Bath Alchemy by The Bonnie Bath Co.


  1. What a great post. I use Palm Oil, always sustainable, and you are right, there is more at stake than simply saving the orang-utans. the way i see it, buying sustainable DOES help save them as well as helping poorer economies. Thanks for presenting the other side of the debate

  2. Having worked in orangutan conservation for 18 years and being on the front line of the palm oil issue, I agree 100% with this position. The best alternative unsustainable palm oil is certified sustainable palm oil. My organisation, Orangutan Land Trust, and I do not support a boycott on palm oil.

  3. Of course we do not have to boycott palm oil. It is a really good product as you said.
    But I'm a bit confused about this debate, compared to cocoa butter's problem, I thing even more serious and hurting : Children are abused in very bad and terrible conditions, and nobody seem to care about it.
    I have to admit I'm more concerned by this than by ourangutan problem...

  4. Cynthia, palm oil has become a big topic in the soap industry for years now, which is why I discuss the other side of the debate. Abuse of children, terrible working conditions and poor wages is a topic for fair trade, which I have an article about tomorrow. There are a couple of fair trade organizations that require participating farms and plantations to have good wages and conditions, plus no child labor is allowed. I highly recommend seekling out cocoa butter that is fairly traded.
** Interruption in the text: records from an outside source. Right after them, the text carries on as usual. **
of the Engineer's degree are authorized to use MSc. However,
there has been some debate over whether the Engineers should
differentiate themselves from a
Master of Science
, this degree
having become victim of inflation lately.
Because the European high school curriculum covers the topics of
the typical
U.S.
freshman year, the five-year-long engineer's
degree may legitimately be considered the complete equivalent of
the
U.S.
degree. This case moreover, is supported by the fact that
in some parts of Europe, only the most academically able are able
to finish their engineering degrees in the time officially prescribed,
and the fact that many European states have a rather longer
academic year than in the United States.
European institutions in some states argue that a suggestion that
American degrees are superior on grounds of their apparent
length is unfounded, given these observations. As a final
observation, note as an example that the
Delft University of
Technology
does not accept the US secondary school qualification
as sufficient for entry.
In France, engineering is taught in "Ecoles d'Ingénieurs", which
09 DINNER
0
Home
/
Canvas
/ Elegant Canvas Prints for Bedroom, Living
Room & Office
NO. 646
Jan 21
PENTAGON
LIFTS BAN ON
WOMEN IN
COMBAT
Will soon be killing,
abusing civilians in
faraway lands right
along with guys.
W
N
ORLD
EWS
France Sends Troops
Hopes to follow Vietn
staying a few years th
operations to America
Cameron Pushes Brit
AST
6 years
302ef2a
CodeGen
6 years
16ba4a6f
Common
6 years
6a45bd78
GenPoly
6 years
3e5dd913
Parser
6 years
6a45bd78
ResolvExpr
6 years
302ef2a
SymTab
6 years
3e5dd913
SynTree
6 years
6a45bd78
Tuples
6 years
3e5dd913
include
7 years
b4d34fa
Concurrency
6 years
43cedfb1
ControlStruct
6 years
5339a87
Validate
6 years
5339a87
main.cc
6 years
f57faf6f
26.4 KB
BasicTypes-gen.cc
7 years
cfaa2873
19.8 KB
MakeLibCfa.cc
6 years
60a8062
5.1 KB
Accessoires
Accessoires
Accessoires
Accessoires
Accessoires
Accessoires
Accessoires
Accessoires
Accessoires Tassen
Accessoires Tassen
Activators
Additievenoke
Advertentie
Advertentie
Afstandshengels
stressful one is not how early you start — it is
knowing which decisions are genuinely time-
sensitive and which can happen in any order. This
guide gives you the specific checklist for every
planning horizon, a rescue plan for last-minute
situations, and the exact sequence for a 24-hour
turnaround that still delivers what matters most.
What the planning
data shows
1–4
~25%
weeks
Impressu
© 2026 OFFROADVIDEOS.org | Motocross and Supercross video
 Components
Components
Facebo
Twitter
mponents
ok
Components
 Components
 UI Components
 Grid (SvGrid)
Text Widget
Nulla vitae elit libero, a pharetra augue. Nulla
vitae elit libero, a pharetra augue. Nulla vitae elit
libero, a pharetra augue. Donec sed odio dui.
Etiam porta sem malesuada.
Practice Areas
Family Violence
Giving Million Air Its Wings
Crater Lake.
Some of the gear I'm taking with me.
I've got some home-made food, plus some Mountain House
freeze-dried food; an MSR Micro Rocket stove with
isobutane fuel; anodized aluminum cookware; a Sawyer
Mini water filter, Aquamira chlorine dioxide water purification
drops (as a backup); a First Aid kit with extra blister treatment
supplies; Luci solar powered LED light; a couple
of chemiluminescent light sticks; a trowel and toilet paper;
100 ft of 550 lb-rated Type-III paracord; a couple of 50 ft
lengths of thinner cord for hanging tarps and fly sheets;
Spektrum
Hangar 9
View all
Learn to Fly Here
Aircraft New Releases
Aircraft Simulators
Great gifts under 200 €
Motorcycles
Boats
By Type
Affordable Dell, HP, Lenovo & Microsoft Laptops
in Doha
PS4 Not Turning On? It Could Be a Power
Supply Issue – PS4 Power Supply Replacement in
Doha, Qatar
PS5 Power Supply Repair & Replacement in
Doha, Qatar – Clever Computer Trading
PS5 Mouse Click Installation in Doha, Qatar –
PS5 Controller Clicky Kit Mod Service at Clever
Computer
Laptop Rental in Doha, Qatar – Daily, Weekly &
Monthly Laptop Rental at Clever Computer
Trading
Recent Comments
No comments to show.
  5. Unfortunately, an RSPO certification doesn't mean that the palm oil is actually sustainable. Greenpeace has reported on numerous violations by producers who remain certified, and Wetlands International, one of the members of the roundtable, has stated that many of their efforts have been blocked... I do hope that palm oil becomes sustainable, but right now that just doesn't seem to be the case.

  6. Anonymous, you are correct, but RSPO is a start. Both the efforts to enforce sustainability and fair trade are still in early phases and there are many kinks to work out, but a continued push by consumers for companies to do the right thing should help things get better over time. Thanks for commenting.

  7. Amyris oil appears to lack the well documented, historically rich background of other essential oils. This is largely due to the fact that the botanical origin of the tree that is used to produce amyris oil,
    The sweet, balsamic, wood-like fragrance of Amyris oil allows it to blend well with geranium oil, pine oil, spruce oil, cedar wood oil, myrrh oil, galbanum oil, frankincense oil, cypress oil, clove oil, aniseed oil, lemon oil, orange oil,

    Commonly found in soaps and other 'Sandalwood' products in place of 'true' Sandalwood, Amyris supports vibrant physical health by helping to remove physical and etheric toxins that congest and distort the body. An alternative choice in place of the endangered 'true' Sandalwood, Amyris is a healthy, inexpensive and sustainable substitute in many aromatherapy applications.
    Amyris Oil

  8. Thanks, Mukesh, for the more in depth information on Amyris eo. It's one of my favorite scents.